Zur Enfernung von Zecken eignen sich verschieden Instrumente, so z.B. Zeckenkarten, -Zangen, -Hebel oder Pinzetten - je nachdem welches dieser Instrumente Ihnen am besten liegt. Benutzen Sie beim Herausziehen der Zecke kein Öl, und versuchen Sie die Zecke möglichst nicht zu zerquetschen. Auch hier gilt: Sollte der Kopf der Zecke einmal steckenbleiben, diesen Stecken lassen, da er keinen Schaden mehr anrichten wird und mit der Zeit von selbst aus der Haut herauswachst.

Prävention

Mit sog. "Spot-On-Präparaten" wie  z.B. Fiproclear® für Katzen oder Hunde können Sie gegen den Befall durch Zecken und andere Parasiten vorbeugen. Die Präparate werden dem Haustier in den Nacken geträufelt. Die Schutzdauer gegen Zecken beträgt max. 2, gegen Flöhe 4 Wochen. Fiproclear® wirkt ausserdem zuverlässig gegen Haarlinge.

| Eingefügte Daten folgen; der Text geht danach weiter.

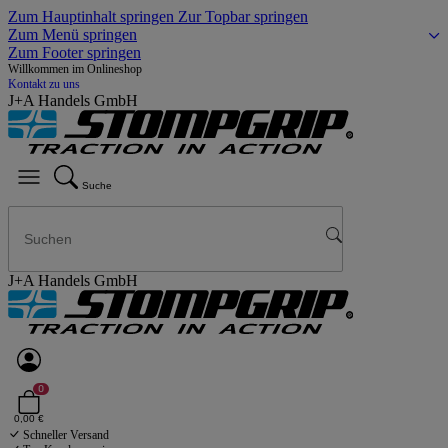
Zum Hauptinhalt springen
Zur Topbar springen
Zum Menü springen
Zum Footer springen
Willkommen im Onlineshop
Kontakt zu uns
J+A Handels GmbH
Suche
J+A Handels GmbH
0
0,00 €
Schneller Versand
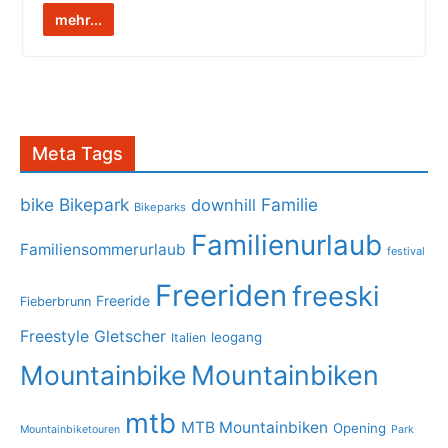
mehr...
Meta Tags
bike
Bikepark
Familie
downhill
Bikeparks
Familienurlaub
Familiensommerurlaub
festival
Freeriden
freeski
Freeride
Fieberbrunn
Freestyle
Gletscher
leogang
Italien
Mountainbike
Mountainbiken
mtb
MTB Mountainbiken
Opening
Mountainbiketouren
Park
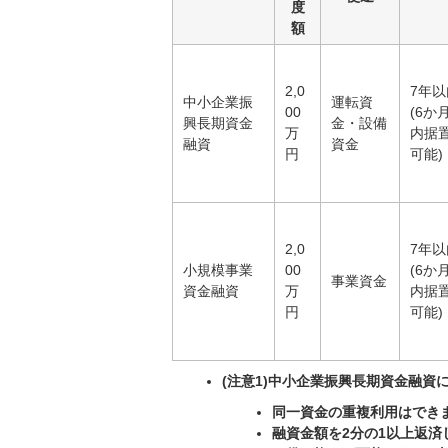
度
額
2,0
7年以
中小企業振
運転資
00
(6か
興長期資金
金・設備
万
内据
融資
資金
円
可能)
2,0
7年以
小規模事業
00
(6か
事業資金
資金融資
万
内据
円
可能)
(注意1)中小企業振興長期資金融
同一資金の重複利用はできま
融資金額を2分の1以上返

Natürlich beraten wir Sie Sie gerne vor Ort. Sie haben Fragen? Rufen Sie uns an.

HÄTTEN SIE GEWUSST...?

Zeckenbiss ist ein Unfall.

Die Schweiz ist das einzige Land in Europa, in dem die Unfallversicherung für zeckenübertragene Krankheiten zuständig ist.

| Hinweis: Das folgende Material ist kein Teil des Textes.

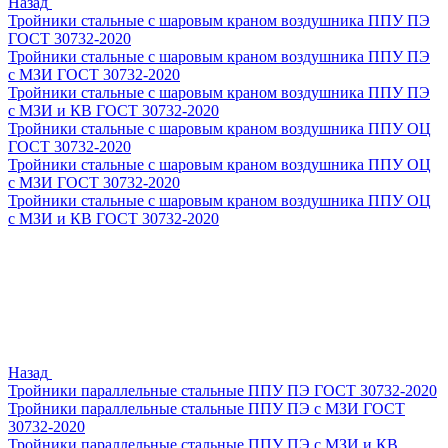
Назад
Тройники стальные с шаровым краном воздушника ППУ ПЭ
ГОСТ 30732-2020
Тройники стальные с шаровым краном воздушника ППУ ПЭ
с МЗИ ГОСТ 30732-2020
Тройники стальные с шаровым краном воздушника ППУ ПЭ
с МЗИ и КВ ГОСТ 30732-2020
Тройники стальные с шаровым краном воздушника ППУ ОЦ
ГОСТ 30732-2020
Тройники стальные с шаровым краном воздушника ППУ ОЦ
с МЗИ ГОСТ 30732-2020
Тройники стальные с шаровым краном воздушника ППУ ОЦ
с МЗИ и КВ ГОСТ 30732-2020
Назад
Тройники параллельные стальные ППУ ПЭ ГОСТ 30732-2020
Тройники параллельные стальные ППУ ПЭ с МЗИ ГОСТ
30732-2020
Тройники параллельные стальные ППУ ПЭ с МЗИ и КВ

Das Gesetz umschreibt den Unfallbegriff als plötzliche, nicht beabsichtigte schädigende Einwirkung eines ungewöhnlichen äusseren Faktors auf den menschlichen Körper. Ein Zeckenstich erfüllt die verlangten Kriterien und wird deshalb von den Unfallversicherern als Unfall eingestuft (Hautverletzung mit Infektionsrisiko). Die Kosten werden somit durch den Unfallversicherer getragen.